Regia di Liao Ming-yi vedi scheda film
Far East Film Festival 22.
«Non cambierà nulla… Non cambierà nulla».
Eppure tutto cambia, si evolve, si rinnova, si riscrive.
Muta il legame; cambia lui, cambia lei, cambia la dote di disturbi ossessivo-compulsivi, cambia il formato di risoluzione video, cambia il registro, cambia la storia.
I toni, prima sull’allegro andante – d’un incontro grazioso e un po’ folle tra esseri erranti, sempre soli e al mondo alienati, affini per la natura “anormale” della loro condizione – trasfigurano in una seria, profonda, finanche cupa, perturbante partitura per disconnessioni delle realtà e squarci del racconto.
Quello che è (stato) e quello che potrebbe essere. Quello che sarà. Forse.
A oscillazioni del sentimento corrispondono visioni (a)simmetriche, ad apparizioni simboliche seguono rivelazioni di prospettiva, nelle sospensioni nel/del presente si riflettono le crepe e i sommovimenti dell’animo che si allontana dall’altro mentre cerca sé stesso: un bivio importante talvolta trascende nella creazione di una versione o dell’altra.
O di un’altra ancora.
Fino alla deviazione (im)possibile, sullo slancio di proiezioni cangianti per frammenti di verità rimossi oppure mal interpretati oppure mai esistiti: allora si può forse tornare alla biforcazione, a quando tutto è cambiato (se è cambiato), come ultimo atto d’amore, come un’istantanea fissata nel tempo e nello spazio e nei ricordi?

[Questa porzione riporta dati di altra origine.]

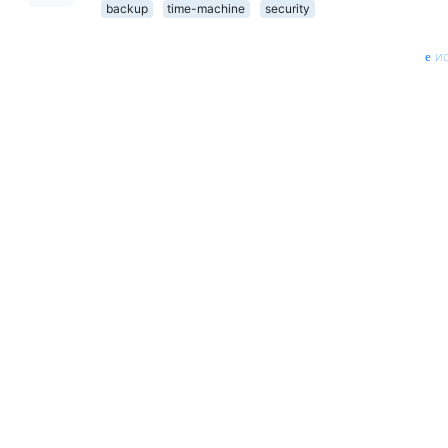
backup
time-machine
security
ис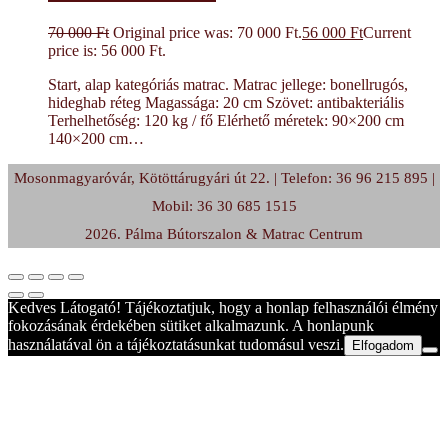
70 000
Ft
Original price was: 70 000 Ft.
56 000
Ft
Current
price is: 56 000 Ft.
Start, alap kategóriás matrac. Matrac jellege: bonellrugós,
hideghab réteg Magassága: 20 cm Szövet: antibakteriális
Terhelhetőség: 120 kg / fő Elérhető méretek: 90×200 cm
140×200 cm…
Mosonmagyaróvár, Kötöttárugyári út 22. | Telefon: 36 96 215 895 |
Mobil: 36 30 685 1515
2026. Pálma Bútorszalon & Matrac Centrum
Kedves Látogató! Tájékoztatjuk, hogy a honlap felhasználói élmény
fokozásának érdekében sütiket alkalmazunk. A honlapunk
használatával ön a tájékoztatásunkat tudomásul veszi.
Elfogadom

La bellezza di I weirDO risiede nel suo farsi scandaglio filmato e in divenire degli anfratti emotivi che celano paure e (bi)sogni e incomprensioni, nel suo farsi corpo figurato sulla cui pelle restano incisi i (di)segni delle ferite e delle imperfezioni, nell'innescare le porte scorrevoli come scarto e messinscena dei tempi e delle esistenze.
Quella del regista e sceneggiatore Liao Ming-yi, già dietro lo script del pregevole At Cafe 6 (coming of age ammantato di vigore giovanile, dolcezza e malinconia; programmato al Far East Film Festival n. 19), è opera capace di ragionare sul presente – nel quale si trova perfettamente e furbamente calato – e sulla sua rappresentazione, ma anche di tracciare un discorso sui rapporti di coppia: il sentimento è destinato inesorabilmente a deteriorarsi nel momento in cui uno dei due cambia/"guarisce" facendo così cessare la condivisione di quella particolare condizione che li aveva fatti incontrare e unire, fino a che non si rimane inghiottiti in loop da una fosca coazione a ripetere (segno di un ulteriore disturbo)?

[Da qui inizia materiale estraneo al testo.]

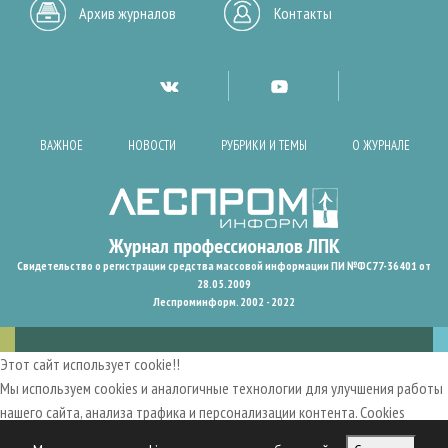
Архив журналов
Контакты
ВАЖНОЕ
НОВОСТИ
РУБРИКИ И ТЕМЫ
О ЖУРНАЛЕ
Свидетельство о регистрации средства массовой информации ПИ №ФС77-36401 от
28.05.2009
Леспроминформ. 2002 - 2022
Этот сайт использует cookie!!
Мы используем cookies и аналогичные технологии для улучшения работы
нашего сайта, анализа трафика и персонализации контента. Cookies
помогают нам запомнить ваши предпочтения и улучшить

Tanto i dispositivi narrativi (la malattia – il DOC, disturbo ossessivo compulsivo) quanto quelli formali (il girato su iPhone XS nella prima parte, il 16:9 nella seconda) e i simbolismi (gli "animali guida" che schiudono accessi alternativi) concorrono alla configurazione coerente di un film che, peraltro – stanti talune incertezze di fondo e pause –, oltrepassa in modo brillante le linee elementari ed edificanti della "favoletta pop" nell'era del coronoavirus, subito evocata su locandina e immagini/video promozionali.
Bardati di tutto punto e mascherinati, ossessionati da germi e affetti da fobie patologiche e allergie, come (già) preparati per uno stato pandemico, Po-ching e Ching ispirano immediata simpatia: tutta la prima fase impagina una bizzarra, colorata e assai divertente costruzione di un'unione, che si pensa possa esaurirsi in una qualunque storia tutta carinerie ed equivoci; ma, in una progressione di intensità e profondità crescenti, il ritratto muta, e disorienta.
Al tifo e all'empatia da rom-com si sostituiscono vibrazioni e variazioni in grado di sollecitare altre sensibilità, di passare su altri piani e livelli stratificati di lettura: un flusso di sequenze e immagini e dialoghi che radiografano fratture possibili (e inevitabili?) fino a giungere alla sola copia possibile, quella di un'istantanea ideale di felicità che resta e si imprime negli occhi dello spettatore.